Survey: Physician pay increased, productivity remained stagnant in 2018

Aug. 29, 2019

Data from AMGA’s 2019 Medical Group Compensation and Productivity Survey shows physician compensation increased in 2018, while changes in work relative value unit (wRVU) productivity remained low.

The survey, conducted by AMGA’s subsidiary, AMGA Consulting, found that overall physician compensation increased by a median of 2.92 percent, compared to a 0.89 percent increase the previous year.
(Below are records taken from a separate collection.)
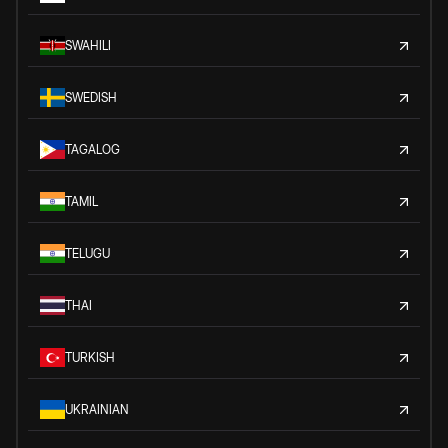
SWAHILI
SWEDISH
TAGALOG
TAMIL
TELUGU
THAI
TURKISH
UKRAINIAN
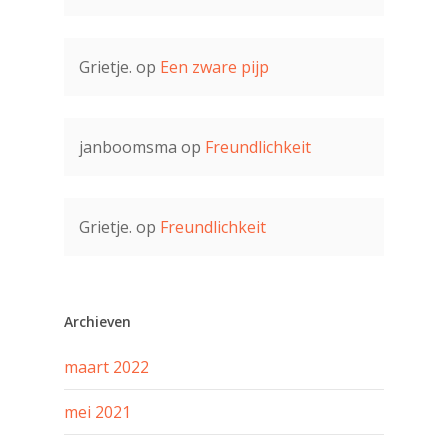
Grietje.
op
Een zware pijp
janboomsma
op
Freundlichkeit
Grietje.
op
Freundlichkeit
Archieven
maart 2022
mei 2021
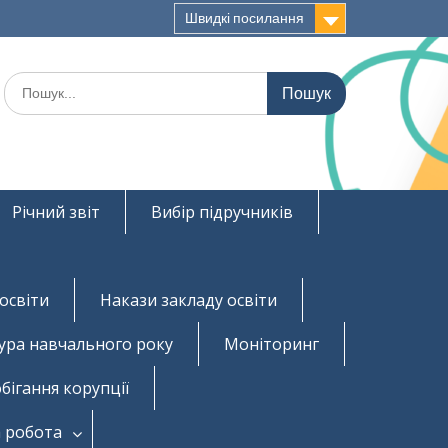
Швидкі посилання
Шукати:
Річний звіт
Вибір підручників
освіти
Накази закладу освіти
ура навчального року
Моніторинг
бігання корупції
 робота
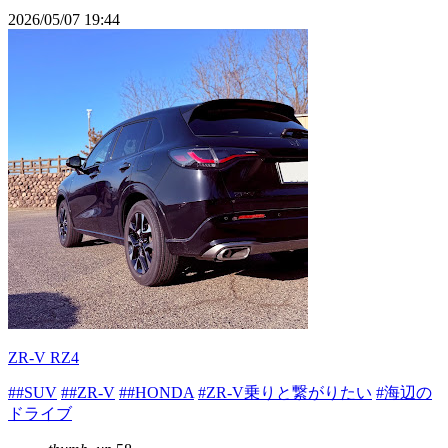
2026/05/07 19:44
ZR-V RZ4
##SUV
##ZR-V
##HONDA
#ZR-V乗りと繋がりたい
#海辺の
ドライブ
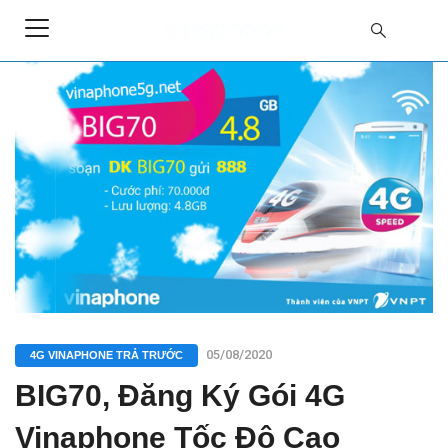
05/08/2020
4G VINAPHONE TRẢ TRƯỚC
BIG70, Đăng Ký Gói 4G
Vinaphone Tốc Độ Cao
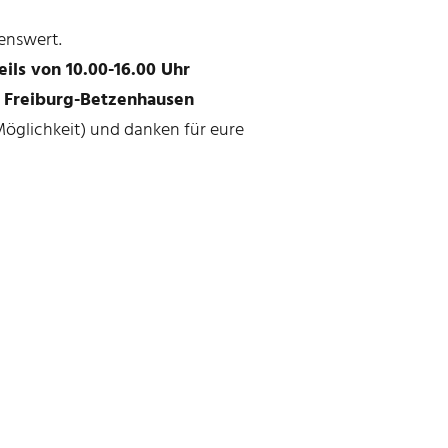
enswert.
weils von 10.00-16.00 Uhr
10 Freiburg-Betzenhausen
öglichkeit) und danken für eure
Productivity increased by 0.29 percent, compared to a 1.63 percent decline in 2017. Compensation per wRVU ratio increased of 3.64 percent, compared to a 3.09 percent increase the previous year.

“The 2019 survey shows that physician compensation in 2018 rebounded from a stagnant 2017,” said Fred Horton, M.H.A., AMGA Consulting President in the release. “While productivity also increased, it did not increase enough to surpass the decline we saw in last year’s survey, meaning productivity still has not risen since 2016.”

Primary care

In 2018, median compensation for all primary care specialties increased by 4.91 percent, up significantly from 0.76 percent in 2017. While compensation increased more than it had over the past several years, productivity was flat, with wRVUs increasing by only 0.21 percent in 2018. As a result, the median compensation per wRVU ratio increased 3.57 percent, the largest increase for primary care specialties in four years. 

“As healthcare organizations move from volume-based to value-based payment models, we’ve observed increased scrutiny on primary care performance. Medical groups continue to focus on delivering care in the most appropriate setting with the greatest efficiency—and often place primary care providers at the center of this strategy,” said Elizabeth Siemsen, AMGA Consulting director. “Concurrently, in recent years, the AMGA survey has shown a slow uptick in the proportion of primary care physicians reported at less than a 1.0 clinical FTE, indicating an increase in part-time providers. In order to recruit and retain the primary care workforce, it may be that the market demanded a compensation course correction this past year.”

Specialty care

Medical specialties saw an increase of 1.9 percent in median wRVU production over last year’s survey. The compensation per wRVU ratio increased by 2.65 percent, and the overall median compensation was up for medical specialties by 3.39 percent. A sample of medical specialties with more remarkable changes to the compensation per work RVU ratio are cardiology, dermatology, gastroenterology (GI), hospitalist–internal medicine, and psychiatry.

“Data from this year’s survey shows compensation is increasing without an equivalent increase in wRVU production for many specialties. This trend is causing organizations to absorb additional compensation expenses without balancing revenue from production increases,” Horton said. “More intentionally transitioning to value-based care is one strategy medical groups can use to mitigate this trend, as it would help them better clarify their organizational strategies and objectives.”

Advance practice providers

Care model changes are also leading nurse practitioners and physician’s assistants to more frequently work with their own panel of patients. The following figures capture changes in compensation and productivity from 2017 to 2018 for these roles. However, pure production compensation models are less common for advance practice providers.

The 2019 survey is the 32nd edition from AMGA and constitutes the largest database in the survey’s history. The data are from 272 medical groups and represent more than 117,000 providers, an 11 percent increase from the 2018 survey. While the data are representative of independent and system-affiliated groups, the latter provided 76.5 percent of respondents. The makeup of the AMGA database skews to larger medical groups, with over 40 percent of the groups having more than 300 physician full-time equivalents (FTEs).